Tokyo | 神保町 傳 Jimbocho Den (2015.11)
As soon as i finished my meal at Jimbocho Den one month ago, i made a reservation for my second visit in November. Chef Zaiyu-san's unique understanding and creations of Japanese food is playful but very good in consistency throughout the menu. I loved his grilled and deep-fried dishes very much. More importantly, the atmosphere is very good - relax and homey. There is only one set of menu at Den and a rather affordable price, Zaiyu-san makes something different to the diners every time you visit Den, even you want to eat there the second day.
Last Visited: Nov.10.2015 (Dinner)
Address: 2-2-31 Kanda Jimbocho, Chidoya, Tokyo 101-0051, Japan
Hours: 6pm~, Closed on Sundays and PH
Damage: JPY 15K++
Last time we had a savory and sour foie gras Monaka made of plum and pickles, we loved it as well as this sweer version with my favorite seasonal produce - chestnut. The foie gras was smooth and delicious and usual, the chestnut paste was natually sweet and pickles added a touch of refreshness.
I am not a big fan of those damn high calories food such as croquette, and this was actually my first croquette experience in Japan. Of course i don't mind to have Zaiyu-san's croquette. I felt the extremely crispy skin and soft inside when i split the cutie into two halves. The chock full of Hokkaido crab mixed with egg and flying fish row was incredible drooling, and of course, very delicous- rich and creamy, but not heavy at all. The crispy skin was neither too oil. Lovely one.

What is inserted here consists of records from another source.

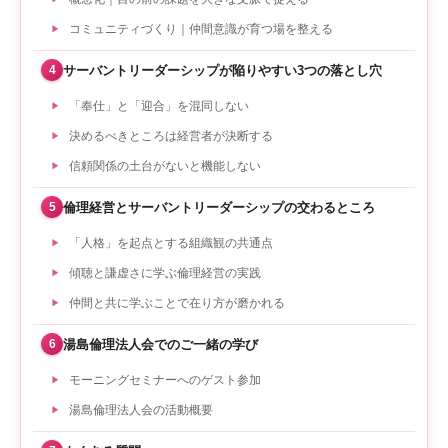
コミュニティづくり｜仲間意識が育つ場を整える
サーバントリーダーシップが陥りやすい3つの落とし穴
4
「奉仕」と「迎合」を混同しない
決めるべきところは経営者が決断する
信頼関係の土台がないと機能しない
倫理経営とサーバントリーダーシップの交わるところ
5
「人格」を起点とする組織観の共通点
傾聴と謙虚さに学ぶ倫理経営の実践
仲間と共に学ぶことで在り方が磨かれる
湯島倫理法人会でのご一緒の学び
6
モーニングセミナーへのゲスト参加
湯島倫理法人会の活動概要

It reminds me of my childhood that i wanted to have KFC every severl weeks, now it is monthly DFC time. I cannot wait to open the box and eat it, to see what's inside the chicken wing this time. Chef Zaiyu-san as well as his wife would never tell you what's inside until you take the first bit. This time seems a quite 'beauty' DFC that good for ladies, made with fragrance black rice with goji berries and crunchy pine nuts. Well, nothing astonishing about the flavor inside compare to my last 'turtle DFC' , but loves the super cirspy skin and succulent meat.
After the Katsuo season, it now comes the best season to have Buri. The fish itself was only 2 day age and Chef Zaiyu-san marinated it with soy, loved the creamy and melt-in-mouth tenderness, some how similar to the texture of chutoro. The seaweed sauce was mixed with vinegar and dashi to balanced the rich oils in Buri.
The grilled dish was Sawara, which was natually a bit dry in texture but Zaiyu-san made it pretty delicious, especially the crispy skin. The grilled sauces on the top were celery (white) and Shiokara (pink). Shiokara, or salt-fermented squid in English, was a dish people usually have with sake. Both of the sauces were umami and enhanced the oceanic flavor of the fish.
Another classcial one at Den, a salad consists of over 20+ kinds of vegetables sourced from Zaiyu-san's cousins' farms near Fuji Moutain. Each kind of vegetable is prepared in different ways to make a different texture and flavor, and the edible flowers gives a sour taste. Besides the kinds and preparation of vegetables are different time time, Zaiyu-san also uses his siganute 'Mr.Ant' in our salad this time. The little poor guy has been drink only water for two weeks, it taste sour and crispy, My first time eating an ant, interesting.
As it came the season to eat Shirako, i requested for a Shirako dish a week previous to our visit. Chef Zaiyu-san freshly cooked the risotoo for us, it looks simple but was incredible - my favorite risotto dish i recently had. Risotto itself was al dante, and the shirako was creamy and simply aromatic and umami. Both my partner and i want to have a second bowl but unfortunately, it was made fresh and we need to wait if we want some more. We found chef Zaiyu-san was quite busy in preparing other guests' dishes, so we decided to try the regular rice dish that other guests were having.
My partner had the rice cooked the pork and mountain vegetables, as i don't eat pork, Zaiyu-san severd the rice with Sakura ebi for me. OMG the Sakura rice was so good, not dry and neither too moist, the fragrance of the Sakura ebi last very long after i finished the bowl - even much better than the one i had in RyuGin before.
My partner was a first-timer so she had the signature 'mold', for me, i had a pretty refreshing dessert made with Japanese fruits and jelly. Wonderful sweet ending.
Oh the last but not the least one, a cup of Statcomebacks, made with black sugar instead of caffine. A very balanced sweet and bitter taste.
Chef Zaiyu-san impressed us a lot, again, and i am pretty sure he will always make oiishi dishes for all of his guests. Before we left, i asked Zaiyu-san how many stars he wants this time. He laughed and said ' The group have come already, and no stars this time, i need three bif smiling faces." Anyway, will back for more, and cannot wait to see Den with more stars in the new guide next weekend!